Sinon je testerai une installation en mode target.

Merci!


----------



## Pascal 77 (23 Mars 2021)

Un iBook Snow ? Ça n'existe pas, ça ne serait pas plutôt un iMac Snow ? Il y en a eu deux générations : les "Summer 2000", qui tournent de base avec 9.0.4, et les Summer 2001, qui tournent de base avec 9.1, donc, 9.2.1 devrait tourner sur les deux, donc, je vois deux hypothèses : 
-1) ton disque "9.2.1" est de couleur gris clair, et est destiné à un autre modèle de machine,
-2) ça n'est ni un iMac, ni un "Snow", mais un iBook "Dual USB", et dans ce cas, ça doit être au moins un modèle dit "16 VRam" sorti en mai 2002, c'est le premier modèle d'iBook à ne pouvoir démarrer que sous 9.2.2 ou 10.1.4 au minimum (la génération précédente acceptait le 9.2.1).


----------



## gpbonneau (23 Mars 2021)

Pascal 77 a dit:


> Un iBook Snow ? Ça n'existe pas, ça ne serait pas plutôt un iMac Snow ? Il y en a eu deux générations : les "Summer 2000", qui tournent de base avec 9.0.4, et les Summer 2001, qui tournent de base avec 9.1, donc, 9.2.1 devrait tourner sur les deux, donc, je vois deux hypothèses :
> -1) ton disque "9.2.1" est de couleur gris clair, et est destiné à un autre modèle de machine,
> -2) ça n'est ni un iMac, ni un "Snow", mais un iBook "Dual USB", et dans ce cas, ça doit être au moins un modèle dit "16 VRam" sorti en mai 2002, c'est le premier modèle d'iBook à ne pouvoir démarrer que sous 9.2.2 ou 10.1.4 au minimum (la génération précédente acceptait le 9.2.1).

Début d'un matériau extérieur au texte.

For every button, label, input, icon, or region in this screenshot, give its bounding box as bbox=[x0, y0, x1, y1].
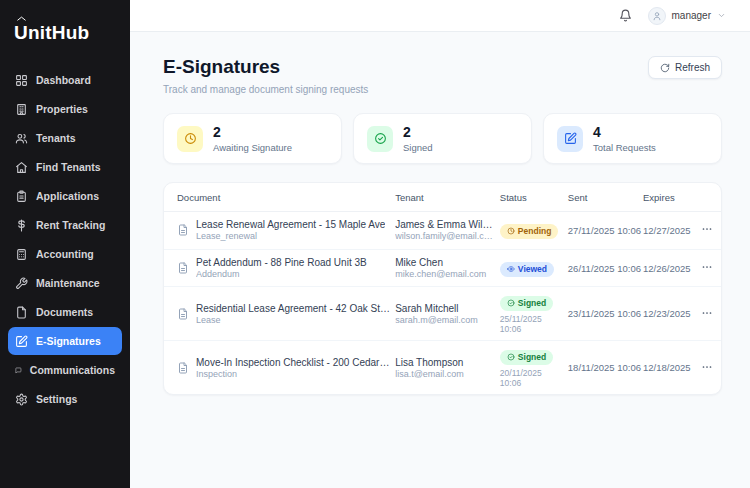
sent-cell: 18/11/2025 10:06 bbox=[568, 341, 643, 395]
sidebar-item-e-signatures[interactable]: E-Signatures bbox=[8, 327, 122, 355]
sidebar-item-label: Tenants bbox=[36, 132, 75, 144]
tenant-name: Sarah Mitchell bbox=[395, 302, 496, 315]
stat-label: Signed bbox=[403, 142, 433, 153]
stat-card-total-requests: 4Total Requests bbox=[543, 113, 722, 164]
sidebar-item-maintenance[interactable]: Maintenance bbox=[8, 269, 122, 297]
check-circle-icon bbox=[507, 299, 515, 307]
table-body: Lease Renewal Agreement - 15 Maple AveLe… bbox=[164, 212, 721, 395]
status-cell: Pending bbox=[500, 212, 568, 250]
row-menu-button[interactable] bbox=[699, 259, 715, 275]
sidebar-item-accounting[interactable]: Accounting bbox=[8, 240, 122, 268]
roof-icon bbox=[13, 16, 30, 25]
sidebar-item-dashboard[interactable]: Dashboard bbox=[8, 66, 122, 94]
sidebar-item-label: Find Tenants bbox=[36, 161, 101, 173]
stat-icon-tile bbox=[177, 126, 203, 152]
document-title: Lease Renewal Agreement - 15 Maple Ave bbox=[196, 218, 385, 231]
home-icon bbox=[15, 161, 28, 174]
row-menu-button[interactable] bbox=[699, 359, 715, 375]
signed-date: 25/11/2025 10:06 bbox=[500, 314, 564, 334]
main-area: manager E-Signatures Track and manage do… bbox=[130, 0, 750, 488]
sidebar-item-properties[interactable]: Properties bbox=[8, 95, 122, 123]
status-cell: Viewed bbox=[500, 249, 568, 287]
refresh-icon bbox=[660, 63, 670, 73]
column-header-menu bbox=[699, 183, 721, 212]
tenant-email: lisa.t@email.com bbox=[395, 369, 496, 381]
stat-text: 2Signed bbox=[403, 124, 433, 153]
bell-icon[interactable] bbox=[619, 9, 632, 22]
tenant-email: wilson.family@email.com bbox=[395, 231, 496, 243]
sidebar-item-rent-tracking[interactable]: Rent Tracking bbox=[8, 211, 122, 239]
app-logo: UnitHub bbox=[0, 12, 130, 66]
sidebar-item-label: Rent Tracking bbox=[36, 219, 105, 231]
document-text: Move-In Inspection Checklist - 200 Cedar… bbox=[196, 356, 391, 381]
document-title: Pet Addendum - 88 Pine Road Unit 3B bbox=[196, 256, 367, 269]
page-header: E-Signatures Track and manage document s… bbox=[163, 56, 722, 95]
table-head: DocumentTenantStatusSentExpires bbox=[164, 183, 721, 212]
sidebar-item-label: Communications bbox=[30, 364, 115, 376]
user-name: manager bbox=[672, 10, 711, 21]
dots-icon bbox=[701, 261, 713, 273]
stat-icon-tile bbox=[557, 126, 583, 152]
page-header-text: E-Signatures Track and manage document s… bbox=[163, 56, 368, 95]
dots-icon bbox=[701, 307, 713, 319]
document-cell-content: Move-In Inspection Checklist - 200 Cedar… bbox=[177, 356, 391, 381]
document-cell: Residential Lease Agreement - 42 Oak Str… bbox=[164, 287, 395, 341]
file-icon bbox=[15, 306, 28, 319]
stat-card-signed: 2Signed bbox=[353, 113, 532, 164]
user-menu[interactable]: manager bbox=[648, 7, 726, 25]
sent-cell: 23/11/2025 10:06 bbox=[568, 287, 643, 341]
stat-text: 2Awaiting Signature bbox=[213, 124, 292, 153]
app-logo-text: UnitHub bbox=[14, 22, 89, 43]
clock-icon bbox=[507, 227, 515, 235]
sent-cell: 27/11/2025 10:06 bbox=[568, 212, 643, 250]
menu-cell bbox=[699, 287, 721, 341]
menu-cell bbox=[699, 341, 721, 395]
stat-label: Awaiting Signature bbox=[213, 142, 292, 153]
stat-label: Total Requests bbox=[593, 142, 656, 153]
tenant-cell: Sarah Mitchellsarah.m@email.com bbox=[395, 287, 500, 341]
sidebar-item-label: Settings bbox=[36, 393, 77, 405]
row-menu-button[interactable] bbox=[699, 305, 715, 321]
page-title: E-Signatures bbox=[163, 56, 368, 78]
sidebar-item-label: Applications bbox=[36, 190, 99, 202]
expires-cell: 12/27/2025 bbox=[643, 212, 699, 250]
sidebar-item-communications[interactable]: Communications bbox=[8, 356, 122, 384]
sidebar-item-label: Properties bbox=[36, 103, 88, 115]
sidebar-item-applications[interactable]: Applications bbox=[8, 182, 122, 210]
clipboard-icon bbox=[15, 190, 28, 203]
status-label: Viewed bbox=[518, 264, 547, 274]
sidebar-item-label: Documents bbox=[36, 306, 93, 318]
menu-cell bbox=[699, 249, 721, 287]
eye-icon bbox=[507, 265, 515, 273]
user-icon bbox=[652, 11, 662, 21]
stat-value: 4 bbox=[593, 124, 656, 140]
row-menu-button[interactable] bbox=[699, 221, 715, 237]
sidebar-item-find-tenants[interactable]: Find Tenants bbox=[8, 153, 122, 181]
stats-row: 2Awaiting Signature2Signed4Total Request… bbox=[163, 113, 722, 164]
document-type: Addendum bbox=[196, 269, 367, 281]
document-text: Residential Lease Agreement - 42 Oak Str… bbox=[196, 302, 391, 327]
expires-cell: 12/23/2025 bbox=[643, 287, 699, 341]
table-row: Lease Renewal Agreement - 15 Maple AveLe… bbox=[164, 212, 721, 250]
status-badge: Viewed bbox=[500, 262, 554, 277]
sidebar-nav: DashboardPropertiesTenantsFind TenantsAp… bbox=[0, 66, 130, 413]
sidebar-item-label: Accounting bbox=[36, 248, 94, 260]
refresh-button[interactable]: Refresh bbox=[648, 56, 722, 79]
file-text-icon bbox=[177, 308, 189, 320]
tenant-cell: Mike Chenmike.chen@email.com bbox=[395, 249, 500, 287]
document-type: Lease bbox=[196, 315, 391, 327]
document-type: Inspection bbox=[196, 369, 391, 381]
sidebar-item-tenants[interactable]: Tenants bbox=[8, 124, 122, 152]
file-text-icon bbox=[177, 362, 189, 374]
dots-icon bbox=[701, 361, 713, 373]
menu-cell bbox=[699, 212, 721, 250]
column-header-document: Document bbox=[164, 183, 395, 212]
sidebar-item-documents[interactable]: Documents bbox=[8, 298, 122, 326]
status-label: Signed bbox=[518, 352, 546, 362]
page-subtitle: Track and manage document signing reques… bbox=[163, 84, 368, 95]
grid-icon bbox=[15, 74, 28, 87]
file-text-icon bbox=[177, 224, 189, 236]
expires-cell: 12/18/2025 bbox=[643, 341, 699, 395]
sidebar-item-settings[interactable]: Settings bbox=[8, 385, 122, 413]
document-cell-content: Lease Renewal Agreement - 15 Maple AveLe… bbox=[177, 218, 391, 243]
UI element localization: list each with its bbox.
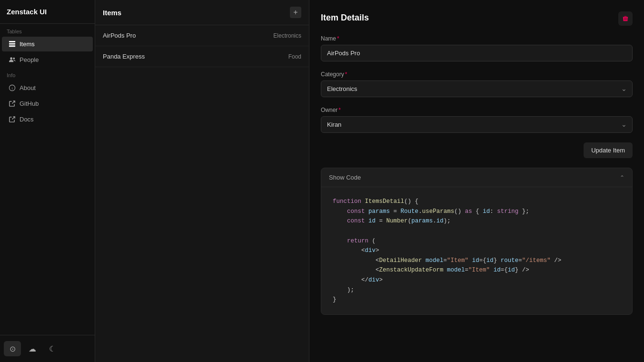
- light-theme-btn[interactable]: ☁: [24, 341, 41, 356]
- sidebar: Zenstack UI Tables Items People Info i A…: [0, 0, 95, 362]
- item-detail-panel: Item Details Name* Category* Electronics…: [309, 0, 644, 362]
- trash-icon: [622, 15, 629, 22]
- items-list-header: Items +: [95, 0, 309, 25]
- category-required-indicator: *: [345, 71, 347, 78]
- category-field-group: Category* Electronics Food Clothing Othe…: [321, 71, 633, 97]
- sidebar-item-docs[interactable]: Docs: [2, 112, 93, 127]
- dark-theme-btn[interactable]: ☾: [44, 341, 61, 356]
- detail-title: Item Details: [321, 13, 369, 23]
- code-body: function ItemsDetail() { const params = …: [321, 187, 632, 314]
- list-item-name: Panda Express: [103, 53, 145, 60]
- items-list-title: Items: [103, 9, 121, 17]
- code-content: function ItemsDetail() { const params = …: [333, 197, 621, 305]
- theme-switcher: ⊙ ☁ ☾: [0, 335, 95, 362]
- category-select-wrapper: Electronics Food Clothing Other: [321, 80, 633, 97]
- list-item[interactable]: AirPods Pro Electronics: [95, 25, 309, 46]
- list-item-name: AirPods Pro: [103, 32, 136, 39]
- sidebar-item-github-label: GitHub: [20, 100, 39, 107]
- external-link-icon: [9, 100, 16, 107]
- owner-required-indicator: *: [338, 107, 341, 113]
- category-select[interactable]: Electronics Food Clothing Other: [321, 80, 633, 97]
- name-required-indicator: *: [337, 35, 339, 42]
- sidebar-item-items[interactable]: Items: [2, 37, 93, 51]
- show-code-label: Show Code: [329, 174, 361, 181]
- info-section-label: Info: [0, 68, 95, 80]
- svg-point-3: [10, 57, 12, 60]
- sidebar-item-about-label: About: [20, 84, 36, 91]
- svg-rect-1: [9, 43, 15, 45]
- list-item[interactable]: Panda Express Food: [95, 46, 309, 67]
- app-logo: Zenstack UI: [0, 0, 95, 24]
- list-item-badge: Electronics: [273, 32, 301, 39]
- sidebar-item-github[interactable]: GitHub: [2, 96, 93, 111]
- sidebar-item-people-label: People: [20, 56, 39, 63]
- detail-header: Item Details: [321, 11, 633, 26]
- show-code-toggle[interactable]: Show Code ⌃: [321, 168, 632, 187]
- name-label: Name*: [321, 35, 633, 42]
- category-label: Category*: [321, 71, 633, 78]
- list-item-badge: Food: [288, 53, 301, 60]
- info-icon: i: [9, 84, 16, 91]
- svg-text:i: i: [12, 86, 13, 90]
- delete-item-button[interactable]: [618, 11, 633, 26]
- owner-label: Owner*: [321, 107, 633, 113]
- update-item-button[interactable]: Update Item: [584, 142, 633, 158]
- sidebar-item-docs-label: Docs: [20, 116, 34, 123]
- sidebar-item-about[interactable]: i About: [2, 80, 93, 95]
- owner-select[interactable]: Kiran Alice Bob: [321, 116, 633, 133]
- code-section: Show Code ⌃ function ItemsDetail() { con…: [321, 168, 633, 315]
- name-field-group: Name*: [321, 35, 633, 61]
- table-icon: [9, 40, 16, 48]
- tables-section-label: Tables: [0, 24, 95, 36]
- chevron-up-icon: ⌃: [620, 174, 624, 181]
- name-input[interactable]: [321, 45, 633, 61]
- items-list-panel: Items + AirPods Pro Electronics Panda Ex…: [95, 0, 309, 362]
- add-item-button[interactable]: +: [290, 7, 301, 18]
- owner-field-group: Owner* Kiran Alice Bob: [321, 107, 633, 133]
- users-icon: [9, 56, 16, 63]
- svg-rect-2: [9, 45, 15, 47]
- external-link-icon-docs: [9, 116, 16, 123]
- sidebar-item-people[interactable]: People: [2, 52, 93, 67]
- svg-point-4: [13, 58, 15, 60]
- sidebar-item-items-label: Items: [20, 40, 35, 48]
- owner-select-wrapper: Kiran Alice Bob: [321, 116, 633, 133]
- system-theme-btn[interactable]: ⊙: [4, 341, 21, 356]
- svg-rect-0: [9, 41, 15, 42]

Vu le titre et sa description, je pense avoir compris qu'il parlait du iBook blanc ("snow") 16 VRAM en G3/600Mhz





						iBook G3/600 (16 VRAM - Tr) Specs (16 VRAM, M8600LL/A, PowerBook4,3, A1005, 1916): EveryMac.com
					

Technical specifications for the iBook G3/600 (16 VRAM - Tr). Dates sold, processor type, memory info, hard drive details, price and more.




					everymac.com
				



Effectivement le bon terme serait plutôt "Translucent White" et pas "snow" ;-))


----------



## Pascal 77 (23 Mars 2021)

gpbonneau a dit:


> Vu le titre et sa description, je pense avoir compris qu'il parlait du iBook blanc ("snow") 16 VRAM en G3/600Mhz
> 
> 
> 
> ...


C'est ce qui m'est aussi venu à l'esprit après réflexion, et effectivement, "snow" était le nom d'une robe d'iMac G3, et n'a jamais été utilisé pour les iBook "blancs", que ça soient les G3 ou les G4.


----------



## Invité (23 Mars 2021)

Ch'sais pas si ça à voir mais impossible de booter 9.2.2 sur mon iBook Dual Usb@500MHz avec un SSD PATA


----------



## Pascal 77 (24 Mars 2021)

Invité a dit:


> Ch'sais pas si ça à voir mais impossible de booter 9.2.2 sur mon iBook Dual Usb@500MHz avec un SSD PATA


Je ne connais pas la cause de ton problème, mais j'ai aussi un Dual USB/500 ici, et il démarre sous 9.2.2 (c'est le seul système que j'y ai installé). Seule explication qui me vienne à l'esprit : incompatibilité entre Mac OS 9 et le SSD, mais avec tous les ??? qui vont bien !

Si tu as un disque Firewire, essaie d'y installer le 9.2.2 et de démarrer dessus pour voir, si mon hypothèse est la bonne, alors, tu ne devrais pas voir le disque interne.


----------



## Invité (24 Mars 2021)

Pascal 77 a dit:


> Je ne connais pas la cause de ton problème, mais j'ai aussi un Dual USB/500 ici, et il démarre sous 9.2.2 (c'est le seul système que j'y ai installé). Seule explication qui me vienne à l'esprit : incompatibilité entre Mac OS 9 et le SSD, mais avec tous les ??? qui vont bien !
> 
> Si tu as un disque Firewire, essaie d'y installer le 9.2.2 et de démarrer dessus pour voir, si mon hypothèse est la bonne, alors, tu ne devrais pas voir le disque interne.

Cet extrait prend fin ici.